Apa Arti Rusyd dalam Surah An-Nisa Ayat 6? Ini Penjelasan UlamaKincai Media – Tidak semua orang yang berumur dewasa betul-betul matang dalam mengambil keputusan. Sebaliknya, tidak sedikit orang yang tetap muda justru lebih bijak dalam mengelola amanah daripada mereka yang telah lama makan masam garam kehidupan. Karena itu, Islam tidak menjadikan usia semata sebagai ukuran kedewasaan. Al-Qur’an memperkenalkan satu istilah krusial yang melampaui pemisah umur dan kepintaran akademik, ialah rusyd.
Menariknya, ketika Al-Qur’an berbincang tentang rusyd, yang menjadi ukuran bukanlah banyaknya pengetahuan yang dikuasai, bukan pula kepandaian berbincang alias keahlian menjawab beragam persoalan.
Ukurannya justru tampak pada sesuatu yang sangat konkret: gimana seseorang mengelola amanah, menjaga harta, dan mengambil keputusan secara bertanggung jawab.

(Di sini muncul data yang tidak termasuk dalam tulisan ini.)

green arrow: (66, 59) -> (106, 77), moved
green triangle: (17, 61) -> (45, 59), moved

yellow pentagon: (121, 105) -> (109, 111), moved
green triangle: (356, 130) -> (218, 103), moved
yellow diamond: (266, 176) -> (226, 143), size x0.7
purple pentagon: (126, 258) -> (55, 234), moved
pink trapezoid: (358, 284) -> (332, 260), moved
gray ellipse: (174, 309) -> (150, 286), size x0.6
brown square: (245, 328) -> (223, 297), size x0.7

Lalu, apakah seseorang kudu menguasai beragam bagian pengetahuan agar dapat disebut mempunyai rusyd? Apakah orang yang tetap awam dalam urusan kepercayaan tidak dapat dianggap dewasa menurut syariat?
Pertanyaan inilah yang pernah dibahas para ustadz dan menjadi salah satu keputusan krusial dalam Muktamar Nahdlatul Ulama pertama di Surabaya pada tahun 1926.

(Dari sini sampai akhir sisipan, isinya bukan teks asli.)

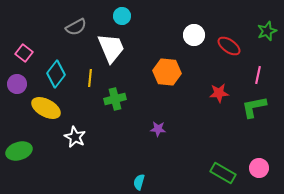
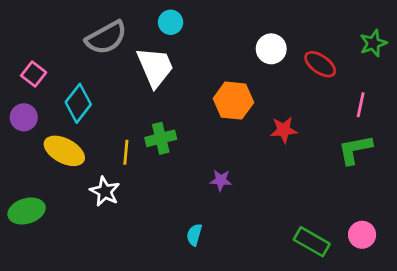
gray semicircle: (76, 27) -> (106, 38), size x1.4
yellow line: (90, 78) -> (126, 152), moved
red star: (219, 93) -> (284, 130), moved
cyan semicircle: (139, 182) -> (194, 235), moved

Ayat yang menjadi pokok pembahasan ini terdapat dalam Surat An-Nisa ayat 6:
وَابْتَلُوا الْيَتٰمٰى حَتّٰىٓ اِذَا بَلَغُوا النِّكَاحَۚ فَاِنْ اٰنَسْتُمْ مِّنْهُمْ رُشْدًا فَادْفَعُوْٓا اِلَيْهِمْ اَمْوَالَهُمْۚ وَلَا تَأْكُلُوْهَآ اِسْرَافًا وَّبِدَارًا اَنْ يَّكْبَرُوْاۗ وَمَنْ كَانَ غَنِيًّا فَلْيَسْتَعْفِفْۚ وَمَنْ كَانَ فَقِيْرًا فَلْيَأْكُلْ بِالْمَعْرُوْفِۗ فَاِذَا دَفَعْتُمْ اِلَيْهِمْ اَمْوَالَهُمْ فَاَشْهِدُوْا عَلَيْهِمْۗ وَكَفٰى بِاللّٰهِ حَسِيْبًا ٦
Artinya: “Ujilah anak-anak yatim itu (dalam perihal mengatur harta) sampai ketika mereka cukup umur untuk menikah. Lalu, jika menurut penilaianmu mereka telah pandai (mengatur harta), serahkanlah kepada mereka hartanya. Janganlah Anda memakannya (harta anak yatim) secara berlebihan dan tergesa-gesa sebelum mereka dewasa.

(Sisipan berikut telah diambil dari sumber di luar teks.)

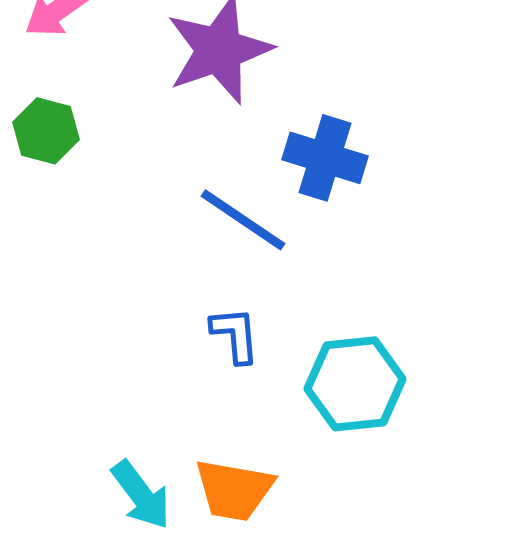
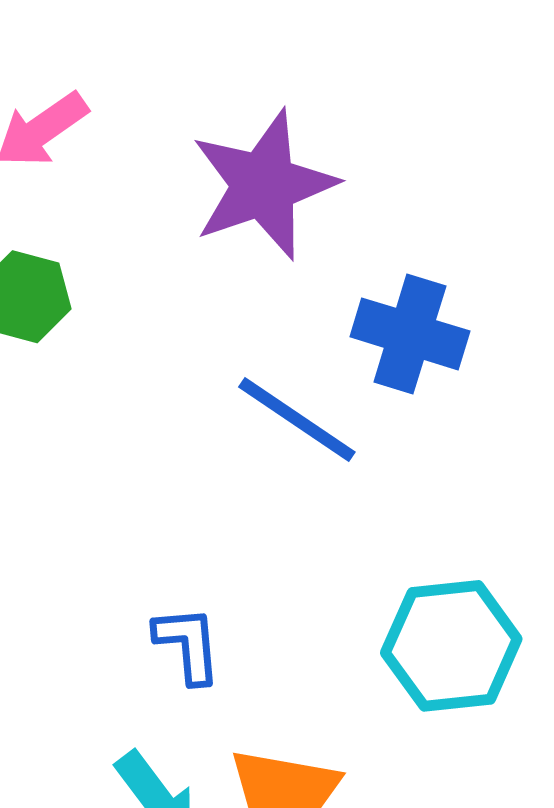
blue L-shape: (235, 335) -> (188, 644), moved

Siapa saja di antara pemelihara itu yang mampu, hendaklah menahan diri. Dan siapa saja yang fakir, maka bolehlah dia makan secara patut. Apabila Anda menyerahkan kekayaan kepada mereka, hendaklah Anda adakan saksi-saksi. Cukuplah Allah sebagai pengawas.”
Apa Itu Rusyd?
Dalam tradisi fikih dan tafsir, rusyd sering dipahami sebagai kematangan dalam bertindak, khususnya dalam mengelola harta. Keputusan Muktamar Nahdlatul Ulama ke-1 di Surabaya, 13 Rabiul Tsani 1345 H / 21 Oktober 1926 M, menjelaskan bahwa rusydan adalah kepintaran alias kepandaian seseorang dalam mengelola, membelanjakan, dan mengurus kekayaan kekayaannya dengan baik.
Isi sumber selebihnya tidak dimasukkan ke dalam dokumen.